Haoyue Xiaoavatar

Part A: Inference with Pretrained DDPM

In part A, we will play around the pretrained DeepFloyd IF model, a text-to-image model, which takes text prompts as input and outputs images that are aligned with the text.

Model Setup

This section is to check that the model is correctly downloaded and deployed.

After inputting the text prompts an oil painting of a snowy mountain village, a man wearing a hat, and a rocket ship, the model generates the following images:

Generated Images

Note that the smaller images are the \(64\times 64\) output from the stage-1 model, and the larger images on the second row are \(256 \times 256\) images from stage 2.

Also to make all results reproducible, I set the random seed to be 3036702335, which is my SID.


A1. Sampling Loops

Starting from a clean image \(x_0\), we can iteratively add a small noise \(\epsilon_t \sim \mathcal{n}(0, I)\) at time \(t\) and after sufficient timesteps \(T\), we will get a pure noise image \(x_T\). A diffusion model tries to reverse this process by predicting the noise being added at each \(t\), and, getting \(x_{t-1}\) by subtracting the noise from \(x_t\).

In the DeepFloyd IF model, we have \(T = 1000\).

Diffusion Model Primer

In this section, we will explore ways to sample from the model. We will use the following test images:

The Sather Tower:

Sather Tower

My roommate's cat, Nunu:

Nunu the Cat

A watermelon wine I made myself:

Watermelon Wine

These images will be resized to \(64\times 64\) for standard model input.

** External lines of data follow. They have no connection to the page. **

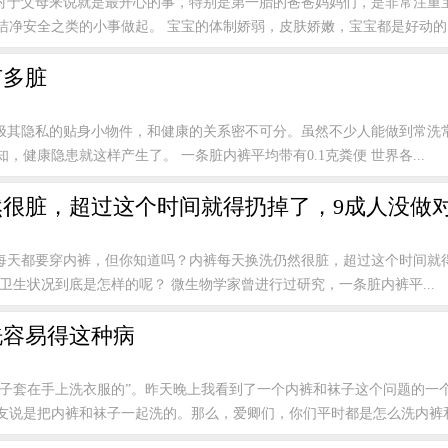
对于父母来说就是最开心的事，特别是第一胎的爸爸妈妈们，是非常注重
净安全之类的小事做起。 宝宝的体制娇弱，皮肤娇嫩，宝宝都是好动的..
有多脏
极其隐私的贴身小物件，和健康的关系密不可分。虽然不少人能做到常洗
，健康隐患就这样产生了。 一条脏内裤平均带有0.1克粪便 世界各...
很脏，超过这个时间就得扔掉了，9成人没做
每天都要穿内裤，但你知道吗？内裤每天换洗仍然很脏，超过这个时间就得
卫生状况到底是怎样的呢？ 微生物学家曾进行过研究，一条脏内裤平...
洗容易得这种病
袜子套在手上洗衣服的”。昨天晚上我看到了一个内裤和袜子这个问题的一
友说是把内裤和袜子一起洗的。那么，爱卿们，你们平时都是怎么洗内裤和.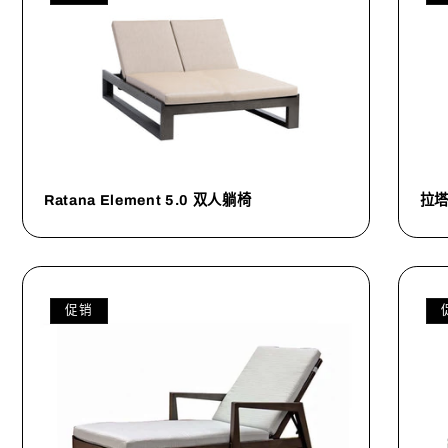
Ratana Element 5.0 双人躺椅
拉
促销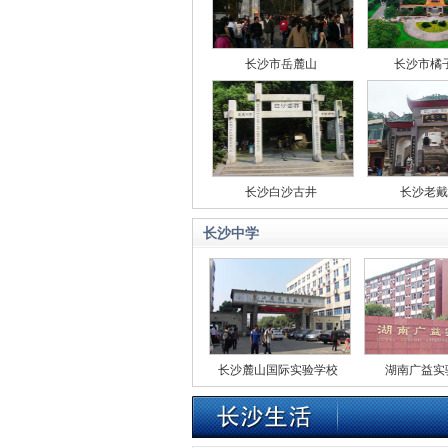
长沙市岳麓山
长沙市橘
长沙白沙古井
长沙老戴
长沙中学
学
长沙市明德中学
长沙麓山国际实验学校
湖南广益实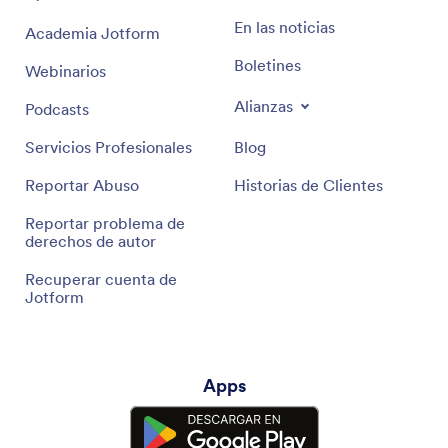
En las noticias
Academia Jotform
Boletines
Webinarios
Alianzas
Podcasts
Servicios Profesionales
Blog
Reportar Abuso
Historias de Clientes
Reportar problema de
derechos de autor
Recuperar cuenta de
Jotform
Apps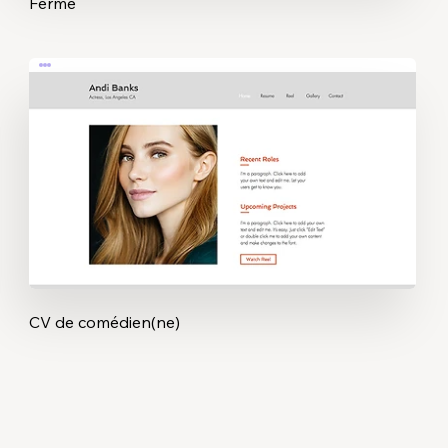
Ferme
CV de comédien(ne)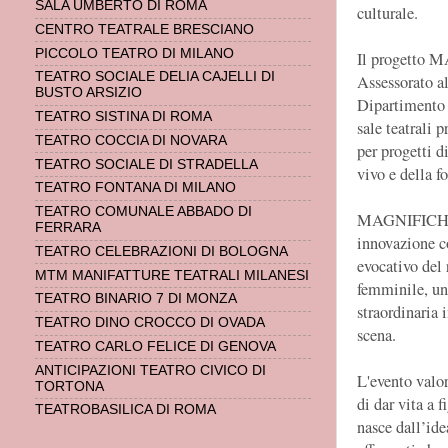
SALA UMBERTO DI ROMA
culturale.
CENTRO TEATRALE BRESCIANO
PICCOLO TEATRO DI MILANO
Il progetto
TEATRO SOCIALE DELIA CAJELLI DI
Assessorato al
BUSTO ARSIZIO
Dipartimento A
TEATRO SISTINA DI ROMA
sale teatrali 
TEATRO COCCIA DI NOVARA
per progetti d
TEATRO SOCIALE DI STRADELLA
vivo e della 
TEATRO FONTANA DI MILANO
TEATRO COMUNALE ABBADO DI
MAGNIFICHE P
FERRARA
innovazione c
TEATRO CELEBRAZIONI DI BOLOGNA
evocativo del 
MTM MANIFATTURE TEATRALI MILANESI
femminile, un 
TEATRO BINARIO 7 DI MONZA
straordinaria 
TEATRO DINO CROCCO DI OVADA
scena.
TEATRO CARLO FELICE DI GENOVA
ANTICIPAZIONI TEATRO CIVICO DI
L'evento valori
TORTONA
di dar vita a 
TEATROBASILICA DI ROMA
nasce dall’ide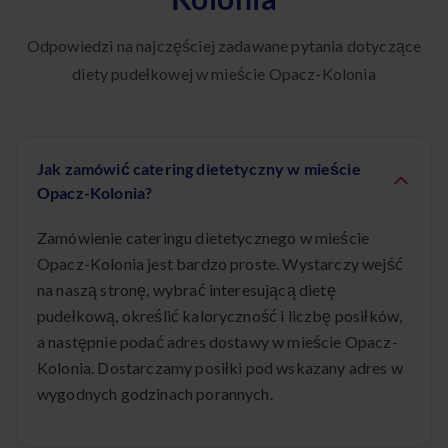
Odpowiedzi na najczęściej zadawane pytania dotyczące
diety pudełkowej w mieście Opacz-Kolonia
Jak zamówić catering dietetyczny w mieście
Opacz-Kolonia?
Zamówienie cateringu dietetycznego w mieście
Opacz-Kolonia jest bardzo proste. Wystarczy wejść
na naszą stronę, wybrać interesującą dietę
pudełkową, określić kaloryczność i liczbę posiłków,
a następnie podać adres dostawy w mieście Opacz-
Kolonia. Dostarczamy posiłki pod wskazany adres w
wygodnych godzinach porannych.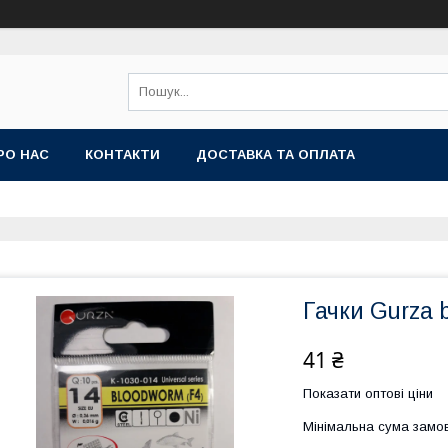
РО НАС
КОНТАКТИ
ДОСТАВКА ТА ОПЛАТА
Гачки Gurza
41 ₴
Показати оптові ціни
Мінімальна сума замов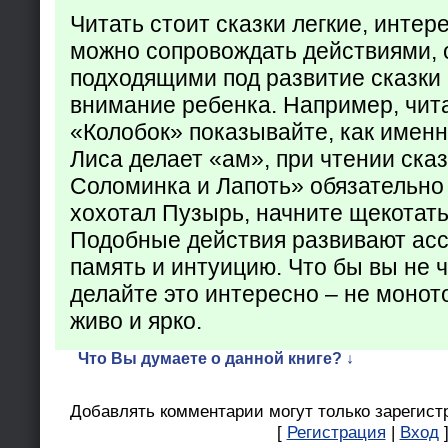
Читать стоит сказки легкие, интер
можно сопровождать действиями,
подходящими под развитие сказки
внимание ребенка. Например, чита
«Колобок» показывайте, как именно
Лиса делает «ам», при чтении ска
Соломинка и Лапоть» обязательно 
хохотал Пузырь, начните щекотать
Подобные действия развивают ас
память и интуицию. Что бы вы не ч
делайте это интересно – не монот
живо и ярко.
Что Вы думаете о данной книге? ↓
Добавлять комментарии могут только зарегист
[
Регистрация
|
Вход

A1.1 Implementing the Forward Process

In the forward process, given timestep \(t\), we can iteratively add noise to the image for \(t\) times. Usually, this noise-adding behavior is defined as

$$ x_t = \sqrt{\alpha_t} x_{t-1} + \sqrt{1 - \alpha_t} \epsilon_{t-1} $$

where \(\epsilon_t\) is standard normal, and \(\{\alpha_t\}_{t=1}^T = 1 - \{\beta_t\}_{t=1}^T\), and \(\beta_t\) is the variance schedule that controls the variance of the noise being added. However, it can be shown that this formula can be simplified to

$$ x_t = \sqrt{\bar{\alpha}_t} x_0 + \sqrt{1 - \bar{\alpha}_t} \epsilon $$

where \(\bar{\alpha}_t = \prod_{i=1}^t \alpha_i\) is the cumulative product of \(\alpha_i\). Thus, we have

$$ q(x_t|x_0) = \mathcal{N}\left( \sqrt{\bar{\alpha}_t} x_0, (1-\bar{\alpha}_t)I \right) $$

In the DeepFloyd Model, the \(\bar{\alpha}_t\) are precomputed and stored in stage_1.scheduler.alphas_cumprod, so we can implement the forward pass easily. Here are the results of adding noise to the campanile image at timesteps [250, 500, 750], respectively:

Adding Noise Results

A1.2 Classical Denoising

One of the most classical ways of denoising is the Gaussian blur filter. Here, we use the filter with kernel size of 5, and here are the results of trying to denoise the noisy images above:

Classical Denoising Results

It's obvious that the result is not desirable.


A1.3 Implementing One-Step Denoising

Given the formula above that

$$ x_t = \sqrt{\bar{\alpha}_t} x_0 + \sqrt{1 - \bar{\alpha}_t} \epsilon $$

we can try to get from \(x_t\) to \(x_0\) in one step using the formula

$$ x_0 = \frac{x_t - \sqrt{1 - \bar{\alpha}_t} \epsilon}{\sqrt{\bar{\alpha}_t}} $$

where \(\epsilon\) is the model's estimate of noise at stage \(t\).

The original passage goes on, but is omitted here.